Lesioni cardiache frequenti nei pazienti con amnesia globale transitoria

La correlazione è emersa da un’analisi statistica basata sui livelli di troponina cardiaca

Nei pazienti con amnesia globale transitoria (AGT) è relativamente frequente riscontrare una lesione miocardica, evidenziata da un incremento dei livelli di troponina cardiaca (cTn). È quanto emerso, per la prima volta, da uno studio caso-controllo pubblicato sullo European Journal of Neurology da Hebun Erdur, della Clinica universitaria di Berlino, in Germania, e colleghi.

Gli autori hanno condotto uno studio caso-controllo utilizzando i dati di pazienti consecutivi che presentavano AGT tra il 2010 e il 2015. Utilizzando un’analisi statistica di regressione logistica multipla, tenendo conto di età, sesso e fattori di rischio cardiovascolare dei soggetti considerati, i ricercatori hanno confrontato la probabilità di una lesione del miocardio (cioè l’elevazione del cTn oltre il 99° percentile e maggiore o uguale a 14 ng/l) in pazienti con AGT rispetto a tre gruppi di riferimento, caratterizzati da emicrania con aura, neurite vestibolare e attacco ischemico transitorio (TIA), rispettivamente.

I dati hanno mostrato che un innalzamento della troponina cardiaca si è verificato in 28 (25%) dei 113 pazienti con AGT inclusi nell’analisi finale. I pazienti con AGT con elevazione della cTn erano significativamente più anziani, con maggiore probabilità di essere di sesso femminile e avevano una pressione sanguigna più alta al momento del ricovero rispetto a quelli senza questa condizione. La probabilità di lesione miocardica a seguito di AGT era almeno due volte superiore rispetto a tutti e tre i gruppi di riferimento.

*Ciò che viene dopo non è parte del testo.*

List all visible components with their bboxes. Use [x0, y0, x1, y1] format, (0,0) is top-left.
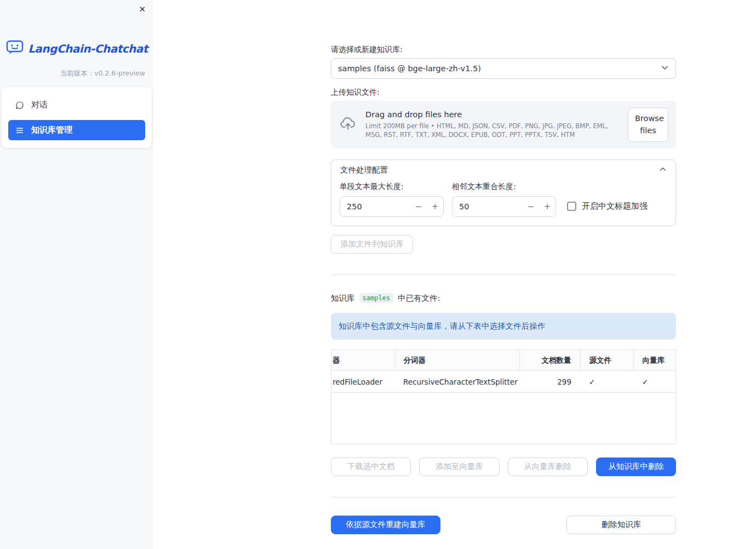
cloud-upload-icon: [339, 115, 357, 134]
add-to-vector-store-button[interactable]: 添加至向量库: [419, 458, 499, 476]
column-header-source-file: 源文件: [580, 350, 633, 371]
sidebar-item-chat[interactable]: 对话: [8, 95, 145, 115]
chunk-size-input[interactable]: 250 − +: [340, 196, 444, 217]
sidebar: ✕ LangChain-Chatchat 当前版本：v0.2.6-preview…: [0, 0, 153, 549]
kb-selectbox[interactable]: samples (faiss @ bge-large-zh-v1.5): [331, 58, 676, 79]
stack-icon: [15, 126, 24, 135]
cell-doc-count: 299: [519, 371, 580, 393]
zh-title-checkbox[interactable]: 开启中文标题加强: [567, 201, 648, 211]
cell-splitter: RecursiveCharacterTextSplitter: [394, 371, 519, 393]
delete-kb-button[interactable]: 删除知识库: [566, 516, 676, 534]
expander-header[interactable]: 文件处理配置: [331, 160, 675, 181]
dropzone-instructions: Drag and drop files here Limit 200MB per…: [365, 110, 619, 140]
version-text: 当前版本：v0.2.6-preview: [0, 69, 153, 78]
file-dropzone[interactable]: Drag and drop files here Limit 200MB per…: [331, 101, 676, 148]
zh-title-checkbox-label: 开启中文标题加强: [582, 201, 648, 211]
cell-vector-store-check: ✓: [633, 371, 676, 393]
chevron-up-icon: [659, 165, 667, 175]
upload-label: 上传知识文件:: [331, 88, 676, 98]
sidebar-item-label: 对话: [31, 100, 48, 110]
rebuild-vector-store-button[interactable]: 依据源文件重建向量库: [331, 516, 440, 534]
dropzone-limits: Limit 200MB per file • HTML, MD, JSON, C…: [365, 122, 619, 140]
dropzone-title: Drag and drop files here: [365, 110, 619, 119]
sidebar-item-knowledge-base[interactable]: 知识库管理: [8, 120, 145, 140]
overlap-input[interactable]: 50 − +: [452, 196, 556, 217]
chevron-down-icon: [661, 64, 669, 73]
kb-name-code: samples: [359, 293, 394, 303]
logo-icon: [5, 39, 24, 58]
chunk-size-field: 单段文本最大长度: 250 − +: [340, 182, 444, 217]
add-files-to-kb-button[interactable]: 添加文件到知识库: [331, 235, 413, 254]
chat-bubble-icon: [15, 101, 24, 110]
existing-files-suffix: 中已有文件:: [398, 293, 440, 304]
info-banner: 知识库中包含源文件与向量库，请从下表中选择文件后操作: [331, 313, 676, 340]
existing-files-heading: 知识库 samples 中已有文件:: [331, 293, 676, 304]
cell-loader: redFileLoader: [331, 371, 394, 393]
app-title: LangChain-Chatchat: [28, 42, 148, 55]
sidebar-menu: 对话 知识库管理: [2, 87, 152, 148]
main-area: 请选择或新建知识库: samples (faiss @ bge-large-zh…: [153, 0, 756, 549]
table-row[interactable]: redFileLoader RecursiveCharacterTextSpli…: [331, 371, 676, 393]
chunk-size-value: 250: [340, 202, 410, 211]
column-header-loader: 器: [331, 350, 394, 371]
overlap-label: 相邻文本重合长度:: [452, 182, 556, 192]
download-selected-button[interactable]: 下载选中文档: [331, 458, 411, 476]
overlap-decrement-button[interactable]: −: [523, 202, 539, 211]
cell-source-file-check: ✓: [580, 371, 633, 393]
column-header-splitter: 分词器: [394, 350, 519, 371]
logo: LangChain-Chatchat: [0, 39, 153, 58]
sidebar-item-label: 知识库管理: [31, 125, 72, 135]
checkbox-unchecked-icon: [567, 202, 576, 211]
column-header-doc-count: 文档数量: [519, 350, 580, 371]
content-column: 请选择或新建知识库: samples (faiss @ bge-large-zh…: [331, 0, 676, 534]
table-header-row: 器 分词器 文档数量 源文件 向量库: [331, 350, 676, 371]
overlap-increment-button[interactable]: +: [539, 202, 555, 211]
kb-select-label: 请选择或新建知识库:: [331, 45, 676, 55]
overlap-field: 相邻文本重合长度: 50 − +: [452, 182, 556, 217]
divider: [331, 274, 676, 275]
files-table: 器 分词器 文档数量 源文件 向量库 redFileLoader Recursi…: [331, 350, 676, 444]
chunk-size-decrement-button[interactable]: −: [410, 202, 427, 211]
delete-from-kb-button[interactable]: 从知识库中删除: [596, 458, 676, 476]
overlap-value: 50: [453, 202, 523, 211]
sidebar-close-button[interactable]: ✕: [139, 4, 146, 14]
expander-body: 单段文本最大长度: 250 − + 相邻文本重合长度: 50 − +: [331, 181, 675, 226]
file-config-expander: 文件处理配置 单段文本最大长度: 250 − + 相邻文: [331, 159, 676, 226]
kb-selectbox-value: samples (faiss @ bge-large-zh-v1.5): [338, 64, 481, 73]
chunk-size-increment-button[interactable]: +: [427, 202, 443, 211]
file-action-buttons: 下载选中文档 添加至向量库 从向量库删除 从知识库中删除: [331, 458, 676, 476]
delete-from-vector-store-button[interactable]: 从向量库删除: [508, 458, 588, 476]
expander-title: 文件处理配置: [340, 165, 388, 175]
chunk-size-label: 单段文本最大长度:: [340, 182, 444, 192]
kb-management-buttons: 依据源文件重建向量库 删除知识库: [331, 516, 676, 534]
divider: [331, 497, 676, 497]
column-header-vector-store: 向量库: [633, 350, 676, 371]
existing-files-prefix: 知识库: [331, 293, 355, 304]
browse-files-button[interactable]: Browse files: [628, 107, 668, 142]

In conclusione, un paziente con AGT su quattro aveva prove di lesione del miocardio come valutato da test per la cTn di elevata sensibilità. La probabilità di lesione del miocardio associata alla TGA era persino più elevata rispetto ai pazienti con TIA e con un profilo di rischio cardiovascolare più pronunciato. Secondo gli autori, i risultati dunque suggeriscono la presenza di un disturbo correlato alla TGA dell’interazione cervello-cuore che merita ulteriori indagini.